Imagine a multi-generational church with many mature leaders. The church will run smoothest if the skilled men and women do the work. They have the experience and can pass on their wisdom to the next generations. Sermons will be better if the preacher has hundreds of sermons under his belt. Classes will go be better if the teacher has taught for decades. But this approach only works for a time. People get older and eventually others have to take their place. The church won’t be prepared for the next generation if her leaders took the easy route of doing everything themselves. And now the chance to mentor that generation is gone.
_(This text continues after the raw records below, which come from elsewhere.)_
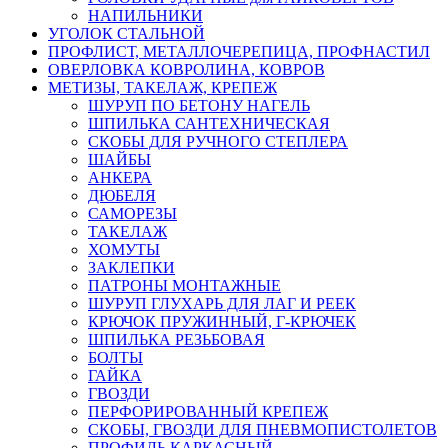
НАПИЛЬНИКИ
УГОЛОК СТАЛЬНОЙ
ПРОФЛИСТ, МЕТАЛЛОЧЕРЕПИЦА, ПРОФНАСТИЛ
ОВЕРЛОВКА КОВРОЛИНА, КОВРОВ
МЕТИЗЫ, ТАКЕЛАЖ, КРЕПЕЖ
ШУРУП ПО БЕТОНУ НАГЕЛЬ
ШПИЛЬКА САНТЕХНИЧЕСКАЯ
СКОБЫ ДЛЯ РУЧНОГО СТЕПЛЕРА
ШАЙБЫ
АНКЕРА
ДЮБЕЛЯ
САМОРЕЗЫ
ТАКЕЛАЖ
ХОМУТЫ
ЗАКЛЕПКИ
ПАТРОНЫ МОНТАЖНЫЕ
ШУРУП ГЛУХАРЬ ДЛЯ ЛАГ И РЕЕК
КРЮЧОК ПРУЖИННЫЙ, Г-КРЮЧЕК
ШПИЛЬКА РЕЗЬБОВАЯ
БОЛТЫ
ГАЙКА
ГВОЗДИ
ПЕРФОРИРОВАННЫЙ КРЕПЕЖ
СКОБЫ, ГВОЗДИ ДЛЯ ПНЕВМОПИСТОЛЕТОВ
ПРОФИЛЬ КАРКАСНЫЙ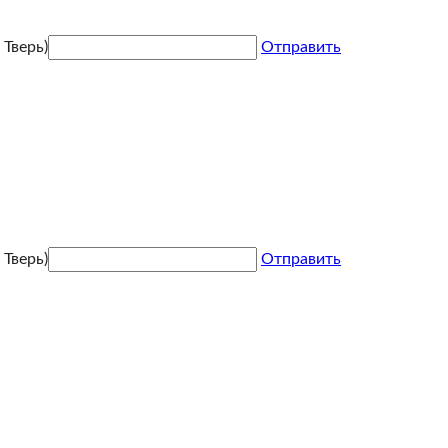
Тверь)
Отправить
Тверь)
Отправить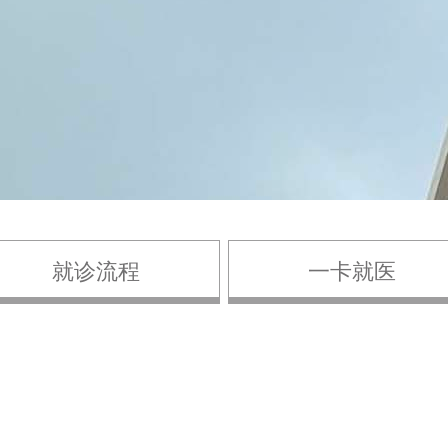
就诊流程
一卡就医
Good leaders raise up other leaders. This means giving the people under them opportunities to try things. Since excellence takes experience, these early efforts will almost certainly be poor, much worse than if the leader had done it himself. This is very much like parenting if you think about it. At first, it was much easier for my wife Aja to clean the bathrooms than to have my son Owen clean. She had to spend time showing him, and then come after him and fix his mistakes. However, eventually Owen learned how to clean the bathroom and Aja is freed to do other things. Also, Owen now has a skill that will serve him well as an adult. I imagine this is part of the reason pastors must manage their households well (1 Tim 3:4-5).

Of course, leaders can’t just throw people out there. Pastors need to set them up for success, giving them the training they need and encouraging them at every opportunity. That is good leadership.